Which is pretty much what this inn offered. My room had been booked by the venue that had invited me to speak, and I arrived there about 1:30 in the afternoon. (You will note that I am not revealing the name or location of the inn. That would be an abuse of columnist clout. Besides, others have done this for me on a website for travelers. A few reviews could only be called damning.) The inn’s exterior did not look dingy, but the door was locked. I knocked and rang the bell and was about to give up when the innkeeper came to the door, as well as the inn’s one other guest: A woman in a nightgown, bathrobe and tattered slippers who exuded scary silent film star in denial. The front hall was dark, shadowy and a little dusty. When I asked where I might get a bite to eat for lunch, the innkeeper gave me a warning: “You’ll just get lost if you go into town.”
Oh.
“There’s only one other guest here,” she said when she showed me the room, “and if you hear a door slam in the night, it’s not her.” On a bureau was a television about the size of a lunchbox.

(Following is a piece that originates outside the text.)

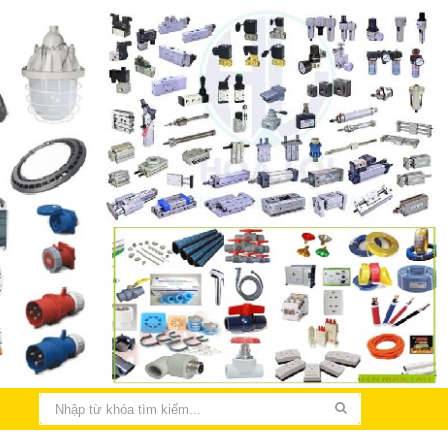
THIẾT KẾ LẮP ĐẶT ĐIỆN NHÀ XƯỞNG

“Then who would be slamming the door?” I asked.
She shrugged and gave me the code to log on to the Internet. It didn’t work. And then she disappeared. There was a phone, but no handset.
That night I did hear a door slam. (In all fairness, it wasn’t followed by a scream.) The next morning when I went to check out, there was no sign of human habitation. The dining room table was set for two and there was a small handwritten menu, offering toast and cereal and eggs. But the innkeeper was nowhere to be found. Absolutely no sign of her anywhere.
Later, when I called the inn from my car to give her my credit card number, she did pick up.
“I was right in the kitchen,” she said.
“No you weren’t,” I corrected her. “I called out for you. I went into the kitchen looking for you.”
“Well, we have solid walls,” she said.
I shook my head. I really wished I had stolen the soap.